Sementara itu, uveitis intermediate dan uveitis posterior lebih sering menimbulkan gejala yang berkaitan dengan kualitas penglihatan, bukan kondisi fisik mata yang tampak dari luar.
Penderita dapat mengalami peningkatan jumlah floaters, munculnya bagian kosong atau bayangan pada lapang pandang, serta penglihatan yang semakin menurun.
Baca juga: Awas! Inilah 10 Penyebab Fotofobia yang Perlu Diperhatikan
Diagnosis Uveitis
Diagnosis uveitis dilakukan melalui pemeriksaan menyeluruh oleh dokter mata. Dokter akan melakukan anamnesis terlebih dahulu dengan menanyakan terkait gejala, riwayat kesehatan, serta riwayat infeksi atau cedera yang pernah dialami.
Mengingat uveitis sering berhubungan dengan kondisi medis lain, dokter mungkin juga menanyakan adanya penyakit autoimun atau masalah kesehatan sistemik yang pernah atau sedang diderita pasien.
Selanjutnya, dokter bisa merekomendasikan kombinasi pemeriksaan fisik dan penunjang yang umumnya mencakup:
- Uji ketajaman penglihatan untuk menilai seberapa jelas pasien dapat melihat.
- Pemeriksaan respons pupil terhadap cahaya untuk melihat adanya gangguan fungsi mata.
- Tonometri, yaitu pengukuran tekanan dalam bola mata (tekanan intraokular) menggunakan alat khusus, biasanya disertai tetes anestesi pada mata.
- Pemeriksaan slit lamp yang dilakukan untuk melihat adanya sel-sel peradangan dan protein dalam cairan mata.
- Oftalmoskopi dan funduscopy untuk mengevaluasi retina, koroid, dan saraf optik.
- Pemeriksaan penunjang, seperti OCT (Optical Coherence Tomography) untuk mendeteksi edema retina dan Fluorescein angiografi untuk memeriksa pembuluh darah retina.
- Tes laboratorium untuk mencari tanda infeksi, seperti tes darah (HLA-B27, sifilis, TB), tes serologi, atau bahkan pemeriksaan imaging (X-ray, MRI).
Apabila dokter mata mendeteksi adanya penyakit lain sebagai penyebab, dokter akan merujuk pasien ke spesialis lain, seperti reumatolog atau spesialis penyakit dalam, untuk melakukan pemeriksaan tambahan.
Pengobatan Uveitis
Prinsip utama pengobatan uveitis adalah mengurangi peradangan, mengendalikan penyebabnya, dan mencegah komplikasi serta menjaga penglihatan tetap berfungsi.
Lantas, apakah uveitis bisa sembuh?
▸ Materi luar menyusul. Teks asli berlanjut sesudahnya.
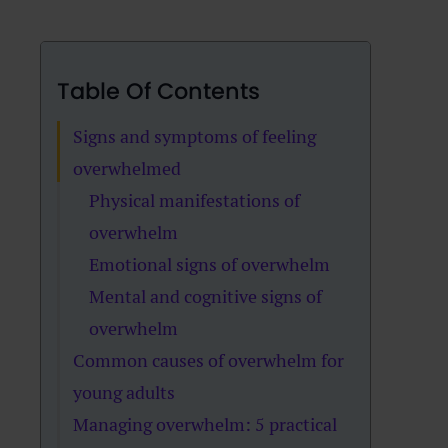
Table Of Contents
Signs and symptoms of feeling
overwhelmed
Physical manifestations of
overwhelm
Emotional signs of overwhelm
Mental and cognitive signs of
overwhelm
Common causes of overwhelm for
young adults
Managing overwhelm: 5 practical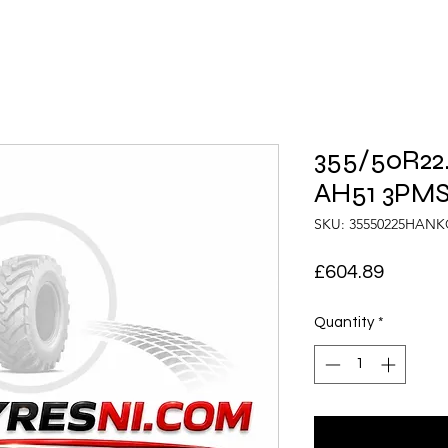
355/50R22
AH51 3PMS
SKU: 35550225HAN
Price
£604.89
Quantity
*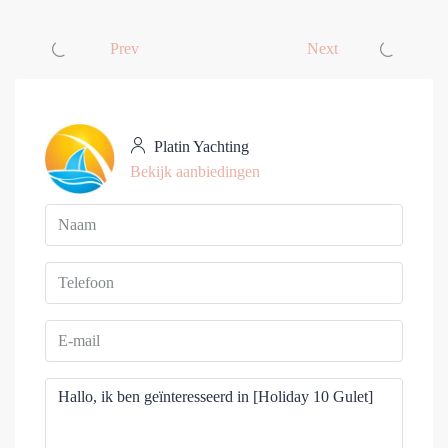
Prev
Next
Platin Yachting
Bekijk aanbiedingen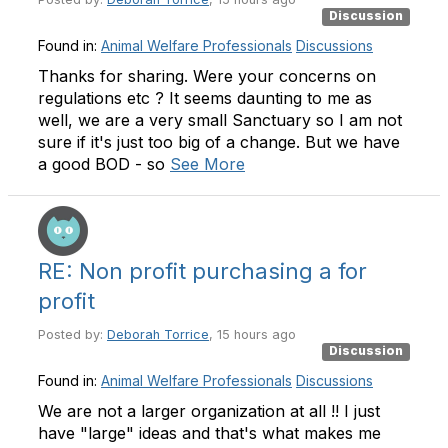
Discussion
Found in:
Animal Welfare Professionals
Discussions
Thanks for sharing. Were your concerns on
regulations etc ? It seems daunting to me as
well, we are a very small Sanctuary so I am not
sure if it's just too big of a change. But we have
a good BOD - so
See More
RE: Non profit purchasing a for
profit
Posted by:
Deborah Torrice
, 15 hours ago
Discussion
Found in:
Animal Welfare Professionals
Discussions
We are not a larger organization at all !! I just
have "large" ideas and that's what makes me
Ini tergantung tingkat keparahan, penyebab yang mendasarinya, dan kecepatan penanganannya.
Adapun beberapa langkah pengobatan yang bisa diambil untuk menangani uveitis adalah sebagai berikut:
1. Obat Tetes Kortikosteroid
Kortikosteroid dalam bentuk tetes mata sering menjadi terapi pertama, terutama untuk uveitis anterior. Obat ini bekerja menekan peradangan dengan cepat. Pada kasus yang lebih berat, kortikosteroid dapat diberikan dalam bentuk suntikan langsung ke mata atau melalui obat minum.
2. Obat untuk Melebarkan Pupil
Dokter kadang meresepkan obat tetes yang membuat pupil tetap terbuka (dilatasi). Tujuannya adalah mencegah terbentuknya jaringan parut antara iris dan lensa, sekaligus mengurangi rasa sakit dengan mengendurkan otot-otot kecil di dalam mata yang menegang saat terjadi peradangan.
3. Obat Imunosupresan
Jika uveitis disebabkan oleh penyakit autoimun atau tidak membaik dengan kortikosteroid, dokter dapat memberikan obat imunosupresan.
Obat ini menekan sistem kekebalan tubuh agar tidak menyerang jaringan mata. Jenis yang digunakan antara lain methotrexate, azathioprine, atau cyclosporine.
4. Terapi Infeksi
Bila penyebab uveitis adalah infeksi, misalnya tuberkulosis, sifilis, atau toksoplasmosis, pengobatan difokuskan pada pemberantasan infeksi menggunakan antibiotik, antivirus, atau antijamur, disertai terapi antiinflamasi bila diperlukan.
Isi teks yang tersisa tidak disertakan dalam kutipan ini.